# My first knife attempt



## TRfromMT (Dec 27, 2015)

Here are some pictures of my first attempt at putting a handle on a blade. 

I bought the blade - a Buck knives/Tops Knives collaboration, CSAR-T skeletonized necker. I bought it because I really liked the lines of the grind and bevels on the blade. My goal was to match that design aesthetic with the lines on the scales, so the handle has a lot of bevels and flats, instead of rounded everywhere. It feels great in the hand and the flats on the handle make nice resting places for your thumb or fingers depending on the grip. Also, the handle on the knife was a little shorter than I'd like, and had too much of a scallop cutout for the forefinger, so I filled those in with a piece of wood and partially "captured" the handle. I wanted to leave the existing jimping exposed because it improves the grip. I had to figure out ways to bevel and shape the handle exactly to size so I didn't grind up against the jimping when shaping the handles. Once they were down to the final shape, to epoxy them in the exact right position was a little tricky!

The wood is stabilized, curly Koa. It is a really dark piece of wood and the curl is really "rich" but hard to photograph. The pins are some scrap SS welding rod and SS tubing I scrounged in the shop at work. Pins are two sizes - 1/8" and 5/32", and the tube is 1/4". It's all sanded to 800 grit and has 4 coats of Tru Oil on it. 

The cool thing is I have enough of the block of wood left over to easily get a set of grips for my S&W 1911TA, which will be a really nice matched set.

Comments and critiques are welcome! Thanks for looking.

Reactions: Like 4 | EyeCandy! 6 | Way Cool 2 | +Karma 1


----------



## Tclem (Dec 27, 2015)

Nice. Did you shape your handles before putting them on


----------



## NYWoodturner (Dec 27, 2015)

Damn nice job Tony! Great attention to detail and an excellent finish.


----------



## TRfromMT (Dec 27, 2015)

Tclem said:


> Nice. Did you shape your handles before putting them on



Yes. Not terribly easy, but it was the only way I could figure out how to shape them to make openings for the jimping on the existing handle. I wanted little pockets cutout at each spot.

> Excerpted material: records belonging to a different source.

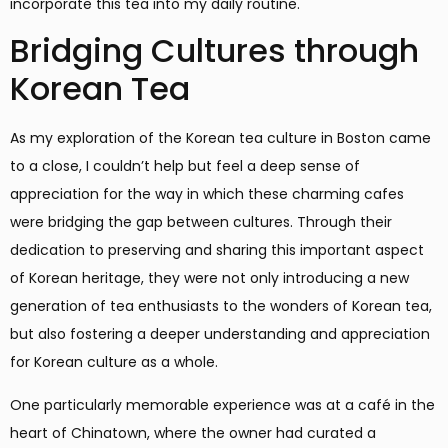
incorporate this tea into my daily routine.
Bridging Cultures through
Korean Tea
As my exploration of the Korean tea culture in Boston came
to a close, I couldn’t help but feel a deep sense of
appreciation for the way in which these charming cafes
were bridging the gap between cultures. Through their
dedication to preserving and sharing this important aspect
of Korean heritage, they were not only introducing a new
generation of tea enthusiasts to the wonders of Korean tea,
but also fostering a deeper understanding and appreciation
for Korean culture as a whole.
One particularly memorable experience was at a café in the
heart of Chinatown, where the owner had curated a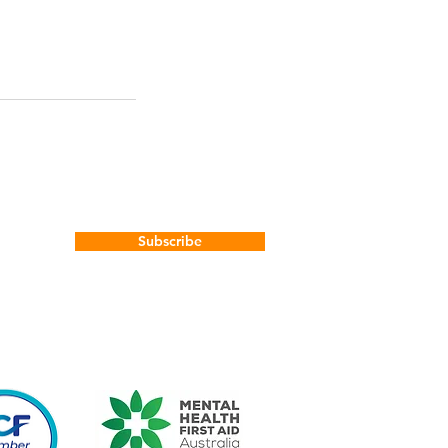
Subscribe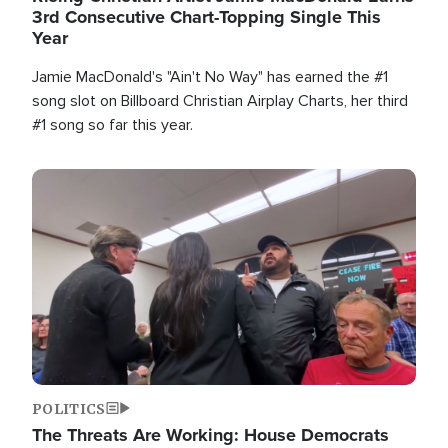
3rd Consecutive Chart-Topping Single This
Year
Jamie MacDonald's "Ain't No Way" has earned the #1
song slot on Billboard Christian Airplay Charts, her third
#1 song so far this year.
Image
POLITICS
The Threats Are Working: House Democrats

Also, it was the only way I could get some of the bevels without having my sander contact the steel.


----------



## Tclem (Dec 27, 2015)

TRfromMT said:


> Yes. Not terribly easy, but it was the only way I could figure out how to shape them to make openings for the jimping on the existing handle. I wanted little pockets cutout at each spot. Also, it was the only way I could get some of the bevels without having my sander contact the steel.

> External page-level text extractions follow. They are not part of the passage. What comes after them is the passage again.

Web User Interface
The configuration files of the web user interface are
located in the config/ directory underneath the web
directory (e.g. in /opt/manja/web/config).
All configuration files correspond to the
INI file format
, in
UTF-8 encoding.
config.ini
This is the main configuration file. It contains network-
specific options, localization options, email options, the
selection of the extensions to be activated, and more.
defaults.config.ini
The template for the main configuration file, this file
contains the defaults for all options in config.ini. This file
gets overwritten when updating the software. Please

Bevels contacting the steel is why I asked. Was fixing to say you the man if you did that in the steel. Lol. They look good


----------



## TRfromMT (Dec 27, 2015)

Tclem said:


> Bevels contacting the steel is why I asked. Was fixing to say you the man if you did that in the steel. Lol. They look good



I mostly make grips for 1911's, so making them as a matched pair, off-the-knife made the most sense to me!

Reactions: Agree 1


----------



## Strider (Dec 28, 2015)

Nice wood! the blade ain't my kind of thing, but for a first knife, it beats my knife dead. All I had was some piece of random stock iron and bay plant, soft as sponge LOL! You guys really do make it all better. You made the kydex sheath as well?


----------



## TRfromMT (Dec 28, 2015)

Thanks!
The kydex sheath came with the knife, but was basically flat the whole length. I reshaped it by holding it near the broiler element in my oven until the first inch or so was pliable. When it turned soft I inserted the knife and held it until it turned hard again. Easy, peasy...


----------



## Nature Man (Dec 28, 2015)

Handle is absolutely awesome on several levels. The koa wood is impeccable. The sleek lines of the scales compliment the blade. Can't imagine if this is your first effort what future knives will look like!!! Chuck


----------



## Molokai (Dec 28, 2015)

If this is first, i cannot wait for the second. Excellent job, and that handle shape is soooo advance, way to go.


----------



## TRfromMT (Dec 28, 2015)

Thanks, guys. Really appreciate the comments and complements!
I am already contemplating the next one... I want to get a blade (I'm just not set up to do my own blades) that has an asymmetrical grind with the cutting edge offset to one side of the blade - where one side is flat and the other side has the bevel (like a chisel). I'd like to do a complementing asymmetrical handle that centers the cutting edge back in the middle of things. Just an idea until I find the right blade and have some more hobby money or someone who makes blades wants to donate one for the cause :)

This knife making is addictive....


----------